In our opinion, the dispositive question is whether Northfield Park District, a party to the Techny land use and boundary agreement, can now raise a challenge to Northfield’s 1976 disconnection ordinance. (See People v. Maxon (1891), 139 Ill. 306, 28 N.E. 1074 (village estopped from denying validity of its own disconnection ordinance seven years after it took effect, even though passage of ordinance was not in conformance with statute requiring majority of elected members to pass ordinance); People v. City of LeRoy (1920), 293 Ill. 278, 127 N.E. 695 (the State, as petitioner in quo warranto action, was barred by laches from challenging void annexation of land into the city).) Glenview and Northbrook surely relied on Northfield’s disconnection ordinance as a necessary step in effectuating their own annexation of the territory.

At the time the participating parties were extensively deliberating the terms of the Techny Agreement, Northfield never suggested that the agreement violated State law. It never attempted to withdraw from or distance itself from the actions of NIPC. In fact, as defendants point out, the chairman of NIPC at the time was also the Village of Northfield’s manager and he presented the boundary changes at a meeting for formal action of NIPC. A representative of the Northfield 'Park District also attended that meeting.

The record reveals, further, that the legality of the Techny Agreement was specifically explored by attorneys in a nonadversarial context and they concluded that the Illinois Constitution of 1970 (Ill. Const. 1970, art. VII, §10) as well as provisions of the Intergovernmental Cooperation Act (Ill. Rev. Stat. 1975, ch. 127, par. 741 et seq.) provided authority for the collective actions of the local governments in this case. It is not for this court to determine whether such legal opinion was correct, nor is this court required to determine the validity, enforceability, or wisdom of the Techny Agreement itself.
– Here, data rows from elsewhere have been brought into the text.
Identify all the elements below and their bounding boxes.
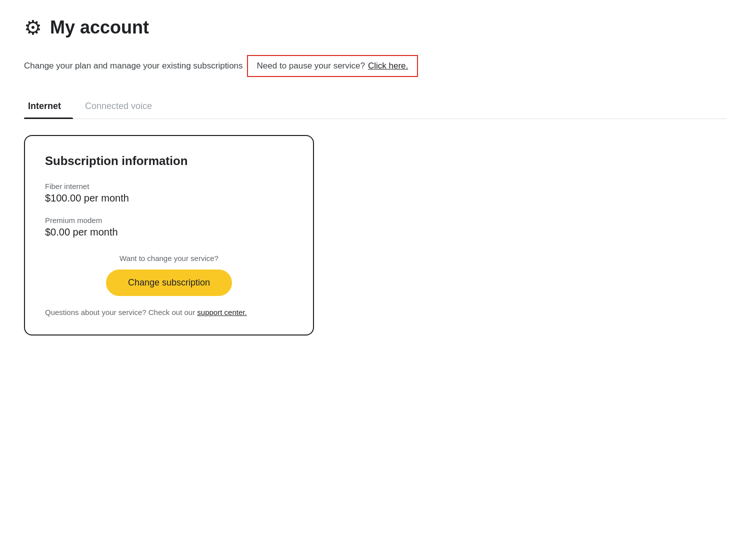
premium-modem-price: $0.00 per month <box>45 226 293 238</box>
fiber-internet-price: $100.00 per month <box>45 192 293 204</box>
tab-internet[interactable]: Internet <box>24 95 73 118</box>
change-service-prompt: Want to change your service? <box>120 254 218 262</box>
support-section: Questions about your service? Check out … <box>45 308 293 316</box>
account-icon: ⚙ <box>24 16 42 39</box>
pause-service-link[interactable]: Click here. <box>368 61 408 71</box>
support-text: Questions about your service? Check out … <box>45 308 195 316</box>
change-subscription-button[interactable]: Change subscription <box>106 270 232 296</box>
tabs-container: Internet Connected voice <box>24 95 727 119</box>
subtitle-text: Change your plan and manage your existin… <box>24 61 243 71</box>
subscription-card: Subscription information Fiber internet … <box>24 135 314 336</box>
fiber-internet-label: Fiber internet <box>45 182 293 190</box>
premium-modem-item: Premium modem $0.00 per month <box>45 216 293 238</box>
change-service-section: Want to change your service? Change subs… <box>45 254 293 296</box>
pause-service-box[interactable]: Need to pause your service? Click here. <box>247 55 418 77</box>
premium-modem-label: Premium modem <box>45 216 293 224</box>
tab-connected-voice[interactable]: Connected voice <box>81 95 164 118</box>
page-title: My account <box>50 17 149 38</box>
support-center-link[interactable]: support center. <box>197 308 246 316</box>
pause-service-prefix: Need to pause your service? <box>257 61 365 71</box>
card-title: Subscription information <box>45 154 293 168</box>
page-header: ⚙ My account <box>24 16 727 39</box>
subtitle-row: Change your plan and manage your existin… <box>24 55 727 77</box>
fiber-internet-item: Fiber internet $100.00 per month <box>45 182 293 204</box>
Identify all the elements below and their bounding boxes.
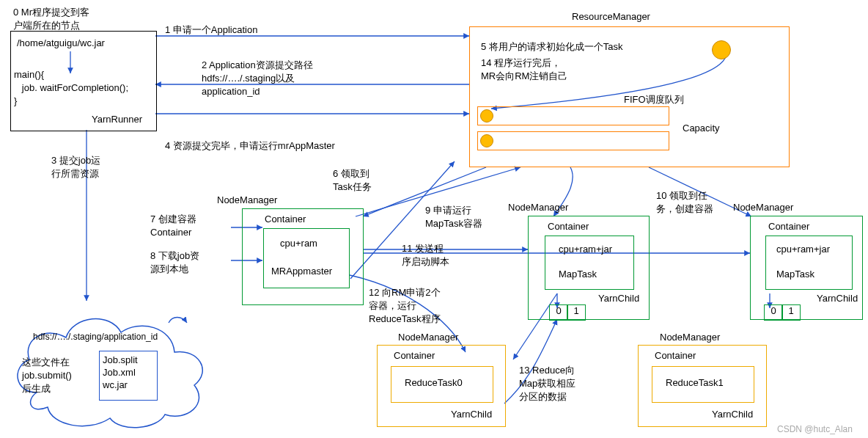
nm4-task: ReduceTask0: [405, 377, 463, 388]
client-code: main(){ job. waitForCompletion(); }: [14, 68, 128, 109]
step-7: 7 创建容器 Container: [150, 213, 196, 239]
hdfs-path: hdfs://…./.staging/application_id: [33, 332, 158, 342]
nm3-child: YarnChild: [817, 293, 858, 304]
step-10: 10 领取到任 务，创建容器: [656, 189, 713, 216]
rm-title: ResourceManager: [572, 11, 650, 22]
nm3-inner: cpu+ram+jar MapTask: [765, 236, 853, 290]
step-8: 8 下载job资 源到本地: [150, 249, 199, 276]
nm2-box: Container cpu+ram+jar MapTask YarnChild …: [528, 216, 650, 320]
nm5-title: NodeManager: [660, 332, 720, 343]
client-runner: YarnRunner: [92, 114, 142, 125]
nm2-title: NodeManager: [508, 202, 568, 213]
step-1: 1 申请一个Application: [165, 23, 257, 37]
hdfs-note: 这些文件在 job.submit() 后生成: [22, 356, 72, 396]
nm3-task: MapTask: [776, 269, 814, 280]
nm5-task: ReduceTask1: [666, 377, 724, 388]
nm3-box: Container cpu+ram+jar MapTask YarnChild …: [750, 216, 863, 320]
step-11: 11 发送程 序启动脚本: [402, 242, 449, 269]
nm1-task: MRAppmaster: [271, 266, 332, 277]
nm4-container: Container: [394, 350, 435, 361]
nm4-title: NodeManager: [398, 332, 458, 343]
hdfs-files: Job.split Job.xml wc.jar: [99, 351, 158, 401]
nm1-inner: cpu+ram MRAppmaster: [263, 228, 350, 288]
step-2: 2 Application资源提交路径 hdfs://…./.staging以及…: [202, 59, 313, 99]
nm2-task: MapTask: [559, 269, 597, 280]
task-circle: [712, 40, 731, 59]
nm2-container: Container: [548, 221, 589, 232]
queue-item-1: [480, 109, 493, 123]
queue-label: FIFO调度队列: [624, 93, 684, 106]
queue-slot-2: [477, 131, 669, 150]
nm5-box: Container ReduceTask1 YarnChild: [638, 345, 767, 427]
client-box: /home/atguigu/wc.jar main(){ job. waitFo…: [10, 31, 157, 131]
client-path: /home/atguigu/wc.jar: [17, 37, 105, 48]
rm-capacity: Capacity: [683, 123, 720, 134]
nm3-p1: 1: [781, 304, 801, 321]
nm3-body: cpu+ram+jar: [776, 244, 830, 255]
client-title: 0 Mr程序提交到客 户端所在的节点: [13, 6, 89, 32]
nm5-inner: ReduceTask1: [652, 366, 754, 403]
nm5-container: Container: [655, 350, 696, 361]
queue-item-2: [480, 134, 493, 147]
nm4-child: YarnChild: [451, 409, 492, 420]
nm2-body: cpu+ram+jar: [559, 244, 612, 255]
nm2-p1: 1: [567, 304, 586, 321]
rm-finish: 14 程序运行完后， MR会向RM注销自己: [481, 56, 567, 83]
step-4: 4 资源提交完毕，申请运行mrAppMaster: [165, 139, 335, 153]
watermark: CSDN @hutc_Alan: [777, 424, 853, 434]
nm1-box: Container cpu+ram MRAppmaster: [242, 208, 364, 305]
rm-taskinit: 5 将用户的请求初始化成一个Task: [481, 40, 623, 54]
nm2-child: YarnChild: [598, 293, 639, 304]
step-12: 12 向RM申请2个 容器，运行 ReduceTask程序: [369, 286, 441, 326]
nm2-p0: 0: [549, 304, 568, 321]
nm1-title: NodeManager: [217, 194, 277, 205]
nm3-title: NodeManager: [733, 202, 793, 213]
nm4-inner: ReduceTask0: [391, 366, 493, 403]
step-3: 3 提交job运 行所需资源: [51, 154, 100, 180]
nm3-container: Container: [768, 221, 809, 232]
nm4-box: Container ReduceTask0 YarnChild: [377, 345, 506, 427]
rm-box: 5 将用户的请求初始化成一个Task 14 程序运行完后， MR会向RM注销自己…: [469, 26, 790, 167]
nm3-p0: 0: [764, 304, 783, 321]
nm1-container: Container: [265, 213, 306, 225]
step-13: 13 Reduce向 Map获取相应 分区的数据: [519, 364, 575, 404]
nm2-inner: cpu+ram+jar MapTask: [545, 236, 634, 290]
step-9: 9 申请运行 MapTask容器: [425, 204, 482, 230]
step-6: 6 领取到 Task任务: [333, 167, 372, 194]
nm5-child: YarnChild: [712, 409, 753, 420]
queue-slot-1: [477, 106, 669, 125]
nm1-body: cpu+ram: [280, 238, 317, 249]
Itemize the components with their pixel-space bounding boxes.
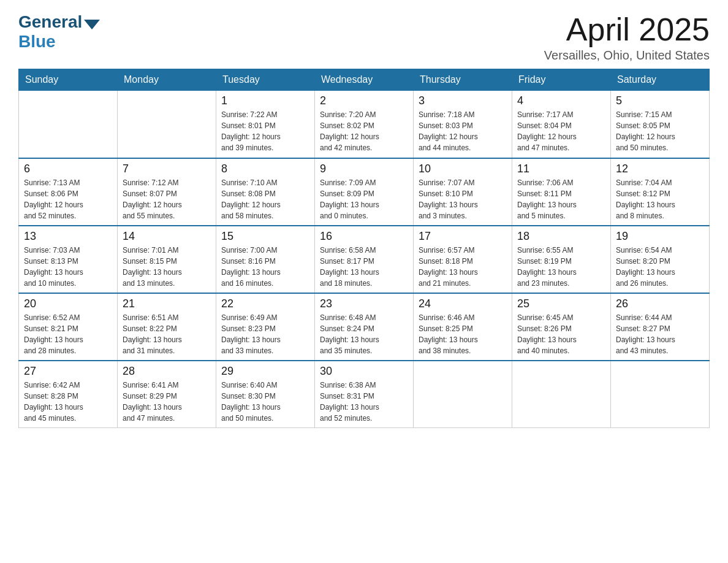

But even assuming that we were to find that Northfield Park District lacked authority to disconnect its territory in the manner in which it did, we are not persuaded that it may now benefit from its own violation of the law by a belated concern for the “public” or for property owners who have indicated no desire to be restored to Northfield Park District. To allow one participant who fully endorsed the Techny land use and boundary agreement to change its mind regarding the legal sufficiency of its own disconnection ordinance, years after the fact, could only make chaos out of the most carefully considered efforts in intergovernmental planning agreements.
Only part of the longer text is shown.